Bitcoin was currently testing the daily 50-SMA after rallying above $40K for the first time since January’s flash crash. A rejection at this mid-term MA could invite a correctional phase as investors bag their gains. At the time of writing, BTC traded at $42,750, up by 3% over the last 24 hours.
Bitcoin 4-hour Time Frame
Bitcoin saw its biggest daily gain in early 52 weeks on Friday after its price smashed past $40K on strong buy volumes. The lesser time frame even captured a bull pennant breakout over the weekend, accounting for a total hike of 18% over the past three days.
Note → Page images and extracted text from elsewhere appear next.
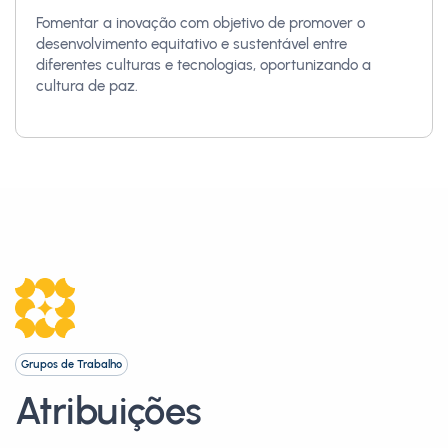
Fomentar a inovação com objetivo de promover o
desenvolvimento equitativo e sustentável entre
diferentes culturas e tecnologias, oportunizando a
cultura de paz.
Grupos de Trabalho
Atribuições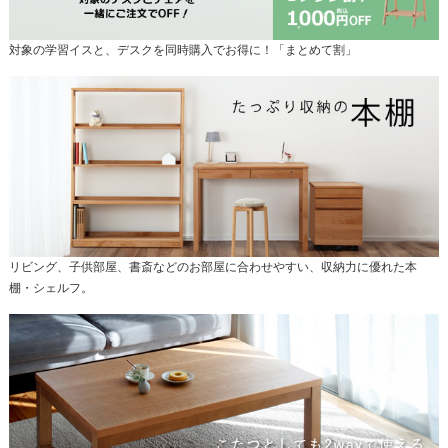
対象の学習イスと、デスクを同時購入でお得に！「まとめて割」
リビング、子供部屋、書斎などのお部屋に合わせやすい、収納力に優れた本
棚・シェルフ。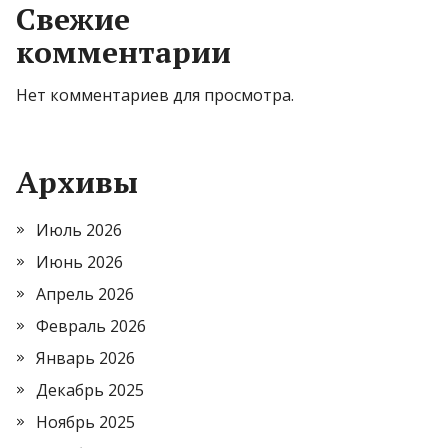
Свежие
комментарии
Нет комментариев для просмотра.
Архивы
Июль 2026
Июнь 2026
Апрель 2026
Февраль 2026
Январь 2026
Декабрь 2025
Ноябрь 2025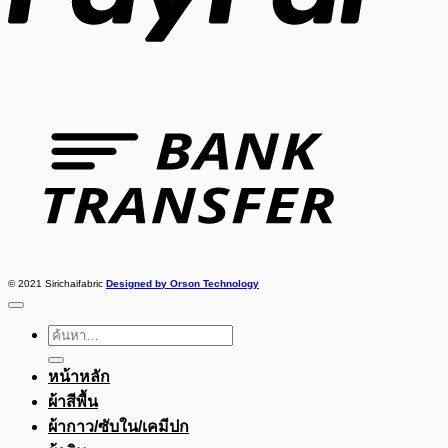
Bank
Transfer
© 2021 Sirichaifabric
Designed by Orson Technology
ค้นหา:
หน้าหลัก
ผ้าสีพื้น
ผ้ากาว/ซับใน/เคมีปก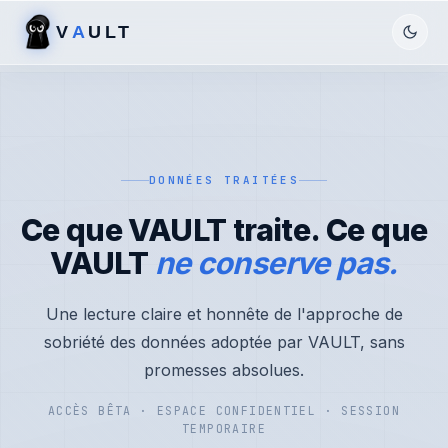
V
A
ULT
DONNÉES TRAITÉES
Ce que VAULT traite. Ce que
VAULT
ne conserve pas.
Une lecture claire et honnête de l'approche de
sobriété des données adoptée par VAULT, sans
promesses absolues.
ACCÈS BÊTA · ESPACE CONFIDENTIEL · SESSION
TEMPORAIRE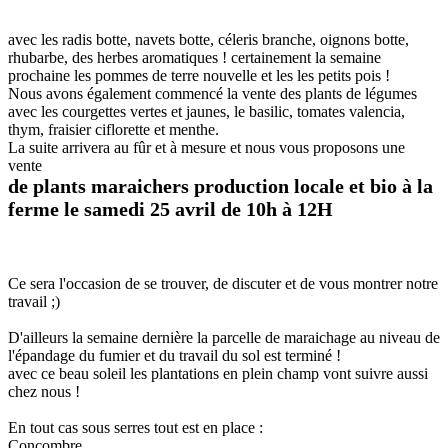
avec les radis botte, navets botte, céleris branche, oignons botte,
rhubarbe, des herbes aromatiques ! certainement la semaine
prochaine les pommes de terre nouvelle et les les petits pois !
Nous avons également commencé la vente des plants de légumes
avec les courgettes vertes et jaunes, le basilic, tomates valencia,
thym, fraisier ciflorette et menthe.
La suite arrivera au fûr et à mesure et nous vous proposons une
vente
de plants maraichers production locale et bio à la
ferme le samedi 25 avril de 10h à 12H
Ce sera l'occasion de se trouver, de discuter et de vous montrer notre
travail ;)
D'ailleurs la semaine dernière la parcelle de maraichage au niveau de
l'épandage du fumier et du travail du sol est terminé !
avec ce beau soleil les plantations en plein champ vont suivre aussi
chez nous !
En tout cas sous serres tout est en place :
Concombre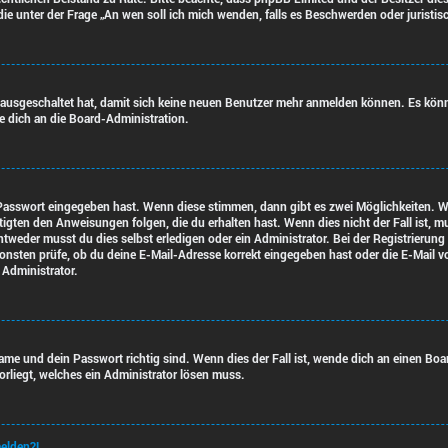
, die unter der Frage „An wen soll ich mich wenden, falls es Beschwerden oder juris
t ausgeschaltet hat, damit sich keine neuen Benutzer mehr anmelden können. Es kön
de dich an die Board-Administration.
 Passwort eingegeben hast. Wenn diese stimmen, dann gibt es zwei Möglichkeiten.
tigten den Anweisungen folgen, die du erhalten hast. Wenn dies nicht der Fall ist, m
weder musst du dies selbst erledigen oder ein Administrator. Bei der Registrierung w
onsten prüfe, ob du deine E-Mail-Adresse korrekt eingegeben hast oder die E-Mail vo
 Administrator.
ame und dein Passwort richtig sind. Wenn dies der Fall ist, wende dich an einen Bo
orliegt, welches ein Administrator lösen muss.
melden?!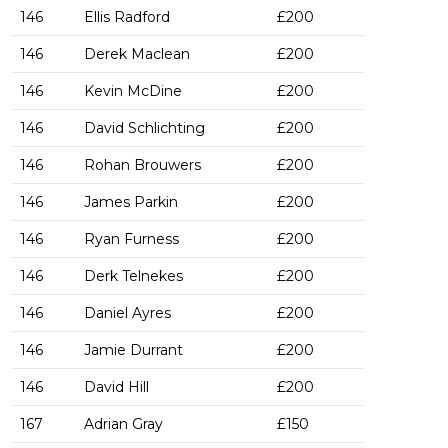
146
Ellis Radford
£200
146
Derek Maclean
£200
146
Kevin McDine
£200
146
David Schlichting
£200
146
Rohan Brouwers
£200
146
James Parkin
£200
146
Ryan Furness
£200
146
Derk Telnekes
£200
146
Daniel Ayres
£200
146
Jamie Durrant
£200
146
David Hill
£200
167
Adrian Gray
£150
As a result, Bitcoin flipped a 3-month active resistance trendline to support and painted a bullish picture this week. However, the daily 50-SMA (now shown), floating around $43K, could trigger a correctional phase before the next leg forward. Data from IntoTheBlock revealed that 65% of BTC holders were profitable at the moment, making the digital asset vulnerable to profit-taking.
Hence, the 78.6% Fibonacci level and $40,600-support would be important areas over the next few days. An early cut-off of these levels would preserve BTC’s favorable outlook when it challenges $44,500 and $45,670 this week.
At the same time, any close below the 61.8% Fibonacci and 4-hour 50-SMA (yellow) could create panic once again. BTC’s defenses at $36,200 and $35,500 would become the next points of contact.
Indicators
BTC’s 4-hour indicators highlighted the reduction in buying pressure. The RSI was unable to extend into the overbought zone while the MACD grappled with a possible bearish crossover. With BTC trading close to the $43K price barrier, such readings were not ideal for an upwards breakout.
Conclusion
Bitcoin could hit a pause between $41,200-$40,600 before tackling higher levels. The following correction would flush out near-term selling pressure and lead to a more organic rally this week.